• **PROBLEM TO WORK ON**:
Before you return the entries below, strip out the pictures and keep all else exact.

• **INPUT MATERIAL**:
....................

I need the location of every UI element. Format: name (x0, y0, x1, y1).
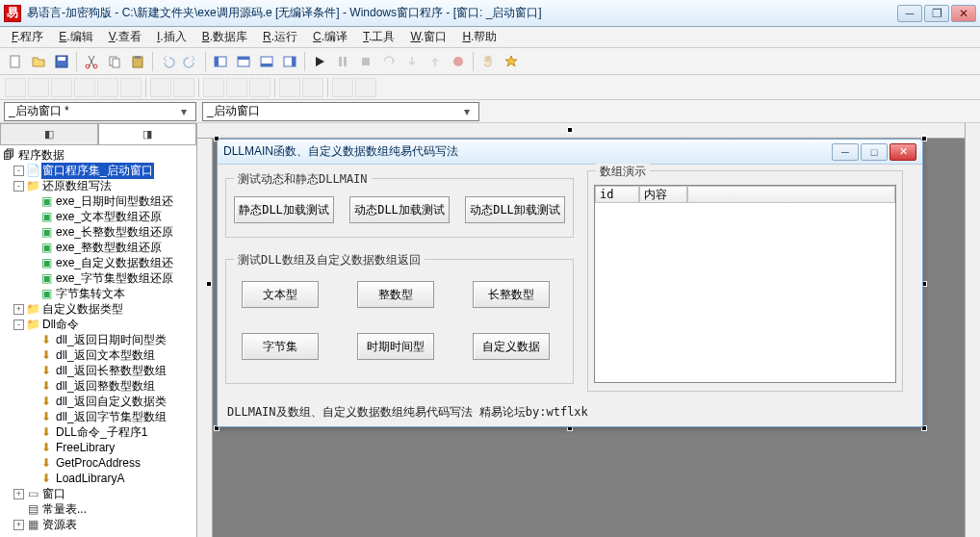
tree-item[interactable]: ▣exe_自定义数据数组还 (0, 255, 196, 270)
same-height-icon[interactable] (226, 78, 247, 97)
align-middle-icon[interactable] (97, 78, 118, 97)
panel-icon-4[interactable] (279, 51, 300, 72)
tree-item[interactable]: ▣exe_长整数型数组还原 (0, 224, 196, 240)
new-file-icon[interactable] (5, 51, 26, 72)
tree-item[interactable]: ⬇dll_返回整数型数组 (0, 378, 196, 394)
int-type-button[interactable]: 整数型 (357, 281, 434, 308)
center-h-icon[interactable] (279, 78, 300, 97)
tree-item[interactable]: ▣exe_日期时间型数组还 (0, 193, 196, 209)
align-right-icon[interactable] (51, 78, 72, 97)
static-dll-load-button[interactable]: 静态DLL加载测试 (234, 196, 334, 223)
grid-icon[interactable] (332, 78, 353, 97)
hand-icon[interactable] (477, 51, 499, 72)
minimize-button[interactable]: ─ (897, 5, 922, 22)
design-window-body[interactable]: 测试动态和静态DLLMAIN 静态DLL加载测试 动态DLL加载测试 动态DLL… (218, 165, 922, 426)
dlg-close-button[interactable]: ✕ (890, 143, 916, 161)
dynamic-dll-unload-button[interactable]: 动态DLL卸载测试 (465, 196, 565, 223)
align-top-icon[interactable] (74, 78, 95, 97)
same-size-icon[interactable] (249, 78, 271, 97)
tree-item[interactable]: -📁还原数组写法 (0, 178, 196, 193)
panel-icon-1[interactable] (210, 51, 231, 72)
dlg-minimize-button[interactable]: ─ (832, 143, 859, 161)
tree-item[interactable]: ▣字节集转文本 (0, 286, 196, 301)
project-tree[interactable]: 🗐程序数据-📄窗口程序集_启动窗口-📁还原数组写法▣exe_日期时间型数组还▣e… (0, 144, 196, 537)
listview[interactable]: id 内容 (594, 185, 896, 383)
tree-item[interactable]: ⬇dll_返回日期时间型类 (0, 332, 196, 347)
menu-edit[interactable]: E.编辑 (53, 27, 98, 47)
object-combo-1[interactable]: _启动窗口 * ▾ (4, 102, 196, 121)
space-h-icon[interactable] (150, 78, 171, 97)
dlg-maximize-button[interactable]: □ (861, 143, 888, 161)
tree-item[interactable]: +▦资源表 (0, 517, 196, 532)
text-type-button[interactable]: 文本型 (242, 281, 319, 308)
v-scrollbar[interactable] (965, 123, 980, 537)
tree-item[interactable]: ⬇GetProcAddress (0, 455, 196, 471)
menu-help[interactable]: H.帮助 (456, 27, 503, 47)
step-into-icon[interactable] (401, 51, 423, 72)
sel-handle[interactable] (567, 127, 573, 133)
tree-item[interactable]: ⬇LoadLibraryA (0, 471, 196, 486)
menu-compile[interactable]: C.编译 (307, 27, 353, 47)
close-button[interactable]: ✕ (951, 5, 976, 22)
align-left-icon[interactable] (5, 78, 26, 97)
menu-view[interactable]: V.查看 (103, 27, 147, 47)
byte-type-button[interactable]: 字节集 (242, 333, 319, 360)
run-icon[interactable] (309, 51, 330, 72)
lock-icon[interactable] (355, 78, 376, 97)
tree-item[interactable]: ⬇dll_返回长整数型数组 (0, 363, 196, 378)
redo-icon[interactable] (180, 51, 201, 72)
tree-item[interactable]: ⬇dll_返回自定义数据类 (0, 394, 196, 409)
pause-icon[interactable] (332, 51, 353, 72)
tree-item[interactable]: ⬇dll_返回字节集型数组 (0, 409, 196, 424)
tree-item[interactable]: +▭窗口 (0, 486, 196, 501)
breakpoint-icon[interactable] (448, 51, 469, 72)
step-over-icon[interactable] (378, 51, 400, 72)
align-center-icon[interactable] (28, 78, 49, 97)
left-tab-2[interactable]: ◨ (98, 123, 196, 144)
help-star-icon[interactable] (501, 51, 522, 72)
col-id[interactable]: id (595, 186, 639, 203)
tree-item[interactable]: +📁自定义数据类型 (0, 301, 196, 317)
space-v-icon[interactable] (173, 78, 194, 97)
menu-window[interactable]: W.窗口 (404, 27, 452, 47)
datetime-type-button[interactable]: 时期时间型 (357, 333, 434, 360)
tree-item[interactable]: ▣exe_字节集型数组还原 (0, 270, 196, 286)
panel-icon-3[interactable] (256, 51, 277, 72)
col-content[interactable]: 内容 (639, 186, 687, 203)
panel-icon-2[interactable] (233, 51, 254, 72)
tree-item[interactable]: ⬇dll_返回文本型数组 (0, 347, 196, 363)
long-type-button[interactable]: 长整数型 (473, 281, 550, 308)
open-file-icon[interactable] (28, 51, 49, 72)
tree-item[interactable]: ▤常量表... (0, 501, 196, 517)
step-out-icon[interactable] (425, 51, 446, 72)
tree-item[interactable]: ▣exe_文本型数组还原 (0, 209, 196, 224)
menu-tools[interactable]: T.工具 (357, 27, 400, 47)
left-tab-1[interactable]: ◧ (0, 123, 98, 144)
center-v-icon[interactable] (302, 78, 323, 97)
svg-rect-6 (113, 59, 119, 67)
maximize-button[interactable]: ❐ (924, 5, 949, 22)
cut-icon[interactable] (81, 51, 102, 72)
same-width-icon[interactable] (203, 78, 224, 97)
form-designer[interactable]: DLLMAIN函数、自定义数据数组纯易代码写法 ─ □ ✕ 测试动态和静态DLL… (197, 123, 980, 537)
object-combo-2[interactable]: _启动窗口 ▾ (202, 102, 479, 121)
tree-item[interactable]: ▣exe_整数型数组还原 (0, 240, 196, 255)
sel-handle[interactable] (206, 281, 212, 287)
dynamic-dll-load-button[interactable]: 动态DLL加载测试 (349, 196, 450, 223)
custom-type-button[interactable]: 自定义数据 (473, 333, 550, 360)
tree-item[interactable]: -📄窗口程序集_启动窗口 (0, 163, 196, 178)
stop-icon[interactable] (355, 51, 376, 72)
undo-icon[interactable] (157, 51, 178, 72)
save-icon[interactable] (51, 51, 72, 72)
tree-item[interactable]: ⬇FreeLibrary (0, 440, 196, 455)
menu-run[interactable]: R.运行 (257, 27, 303, 47)
align-bottom-icon[interactable] (120, 78, 142, 97)
tree-item[interactable]: ⬇DLL命令_子程序1 (0, 424, 196, 440)
menu-program[interactable]: F.程序 (6, 27, 49, 47)
paste-icon[interactable] (127, 51, 148, 72)
menu-database[interactable]: B.数据库 (196, 27, 253, 47)
design-window[interactable]: DLLMAIN函数、自定义数据数组纯易代码写法 ─ □ ✕ 测试动态和静态DLL… (217, 139, 923, 427)
tree-item[interactable]: -📁Dll命令 (0, 317, 196, 332)
copy-icon[interactable] (104, 51, 125, 72)
menu-insert[interactable]: I.插入 (151, 27, 193, 47)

....................

• **ANSWER TO THE PROBLEM**:
I need the location of every UI element. Format: name (x0, y0, x1, y1).
tree-item[interactable]: ▣exe_自定义数据数组还 (0, 255, 196, 270)
same-height-icon[interactable] (226, 78, 247, 97)
align-middle-icon[interactable] (97, 78, 118, 97)
panel-icon-4[interactable] (279, 51, 300, 72)
tree-item[interactable]: ▣exe_长整数型数组还原 (0, 224, 196, 240)
new-file-icon[interactable] (5, 51, 26, 72)
tree-item[interactable]: ⬇dll_返回整数型数组 (0, 378, 196, 394)
int-type-button[interactable]: 整数型 (357, 281, 434, 308)
center-h-icon[interactable] (279, 78, 300, 97)
tree-item[interactable]: ▣exe_日期时间型数组还 (0, 193, 196, 209)
align-right-icon[interactable] (51, 78, 72, 97)
static-dll-load-button[interactable]: 静态DLL加载测试 (234, 196, 334, 223)
grid-icon[interactable] (332, 78, 353, 97)
hand-icon[interactable] (477, 51, 499, 72)
minimize-button[interactable]: ─ (897, 5, 922, 22)
design-window-body[interactable]: 测试动态和静态DLLMAIN 静态DLL加载测试 动态DLL加载测试 动态DLL… (218, 165, 922, 426)
dlg-close-button[interactable]: ✕ (890, 143, 916, 161)
dynamic-dll-unload-button[interactable]: 动态DLL卸载测试 (465, 196, 565, 223)
align-top-icon[interactable] (74, 78, 95, 97)
same-size-icon[interactable] (249, 78, 271, 97)
tree-item[interactable]: -📁还原数组写法 (0, 178, 196, 193)
panel-icon-1[interactable] (210, 51, 231, 72)
dlg-minimize-button[interactable]: ─ (832, 143, 859, 161)
tree-item[interactable]: ▣字节集转文本 (0, 286, 196, 301)
project-tree[interactable]: 🗐程序数据-📄窗口程序集_启动窗口-📁还原数组写法▣exe_日期时间型数组还▣e… (0, 144, 196, 537)
listview[interactable]: id 内容 (594, 185, 896, 383)
tree-item[interactable]: ⬇dll_返回日期时间型类 (0, 332, 196, 347)
menu-edit[interactable]: E.编辑 (53, 27, 98, 47)
object-combo-1[interactable]: _启动窗口 * ▾ (4, 102, 196, 121)
space-h-icon[interactable] (150, 78, 171, 97)
dlg-maximize-button[interactable]: □ (861, 143, 888, 161)
tree-item[interactable]: +▦资源表 (0, 517, 196, 532)
text-type-button[interactable]: 文本型 (242, 281, 319, 308)
v-scrollbar[interactable] (965, 123, 980, 537)
tree-item[interactable]: ⬇GetProcAddress (0, 455, 196, 471)
menu-help[interactable]: H.帮助 (456, 27, 503, 47)
step-into-icon[interactable] (401, 51, 423, 72)
sel-handle[interactable] (567, 127, 573, 133)
tree-item[interactable]: ⬇LoadLibraryA (0, 471, 196, 486)
menu-compile[interactable]: C.编译 (307, 27, 353, 47)
close-button[interactable]: ✕ (951, 5, 976, 22)
align-left-icon[interactable] (5, 78, 26, 97)
menu-view[interactable]: V.查看 (103, 27, 147, 47)
byte-type-button[interactable]: 字节集 (242, 333, 319, 360)
run-icon[interactable] (309, 51, 330, 72)
lock-icon[interactable] (355, 78, 376, 97)
tree-item[interactable]: ⬇dll_返回长整数型数组 (0, 363, 196, 378)
redo-icon[interactable] (180, 51, 201, 72)
tree-item[interactable]: ⬇dll_返回自定义数据类 (0, 394, 196, 409)
pause-icon[interactable] (332, 51, 353, 72)
tree-item[interactable]: ⬇dll_返回字节集型数组 (0, 409, 196, 424)
tree-item[interactable]: +▭窗口 (0, 486, 196, 501)
breakpoint-icon[interactable] (448, 51, 469, 72)
step-over-icon[interactable] (378, 51, 400, 72)
align-center-icon[interactable] (28, 78, 49, 97)
left-tab-2[interactable]: ◨ (98, 123, 196, 144)
help-star-icon[interactable] (501, 51, 522, 72)
col-id[interactable]: id (595, 186, 639, 203)
tree-item[interactable]: +📁自定义数据类型 (0, 301, 196, 317)
space-v-icon[interactable] (173, 78, 194, 97)
menu-window[interactable]: W.窗口 (404, 27, 452, 47)
datetime-type-button[interactable]: 时期时间型 (357, 333, 434, 360)
tree-item[interactable]: ▣exe_字节集型数组还原 (0, 270, 196, 286)
panel-icon-3[interactable] (256, 51, 277, 72)
col-content[interactable]: 内容 (639, 186, 687, 203)
panel-icon-2[interactable] (233, 51, 254, 72)
tree-item[interactable]: ⬇dll_返回文本型数组 (0, 347, 196, 363)
long-type-button[interactable]: 长整数型 (473, 281, 550, 308)
open-file-icon[interactable] (28, 51, 49, 72)
tree-item[interactable]: ▤常量表... (0, 501, 196, 517)
step-out-icon[interactable] (425, 51, 446, 72)
tree-item[interactable]: ▣exe_文本型数组还原 (0, 209, 196, 224)
menu-tools[interactable]: T.工具 (357, 27, 400, 47)
left-tab-1[interactable]: ◧ (0, 123, 98, 144)
center-v-icon[interactable] (302, 78, 323, 97)
svg-rect-6 (113, 59, 119, 67)
maximize-button[interactable]: ❐ (924, 5, 949, 22)
cut-icon[interactable] (81, 51, 102, 72)
same-width-icon[interactable] (203, 78, 224, 97)
form-designer[interactable]: DLLMAIN函数、自定义数据数组纯易代码写法 ─ □ ✕ 测试动态和静态DLL… (197, 123, 980, 537)
object-combo-2[interactable]: _启动窗口 ▾ (202, 102, 479, 121)
tree-item[interactable]: ▣exe_整数型数组还原 (0, 240, 196, 255)
sel-handle[interactable] (206, 281, 212, 287)
dynamic-dll-load-button[interactable]: 动态DLL加载测试 (349, 196, 450, 223)
custom-type-button[interactable]: 自定义数据 (473, 333, 550, 360)
tree-item[interactable]: -📄窗口程序集_启动窗口 (0, 163, 196, 178)
stop-icon[interactable] (355, 51, 376, 72)
undo-icon[interactable] (157, 51, 178, 72)
save-icon[interactable] (51, 51, 72, 72)
tree-item[interactable]: ⬇FreeLibrary (0, 440, 196, 455)
menu-run[interactable]: R.运行 (257, 27, 303, 47)
align-bottom-icon[interactable] (120, 78, 142, 97)
tree-item[interactable]: ⬇DLL命令_子程序1 (0, 424, 196, 440)
menu-program[interactable]: F.程序 (6, 27, 49, 47)
paste-icon[interactable] (127, 51, 148, 72)
menu-database[interactable]: B.数据库 (196, 27, 253, 47)
design-window[interactable]: DLLMAIN函数、自定义数据数组纯易代码写法 ─ □ ✕ 测试动态和静态DLL… (217, 139, 923, 427)
tree-item[interactable]: -📁Dll命令 (0, 317, 196, 332)
copy-icon[interactable] (104, 51, 125, 72)
menu-insert[interactable]: I.插入 (151, 27, 193, 47)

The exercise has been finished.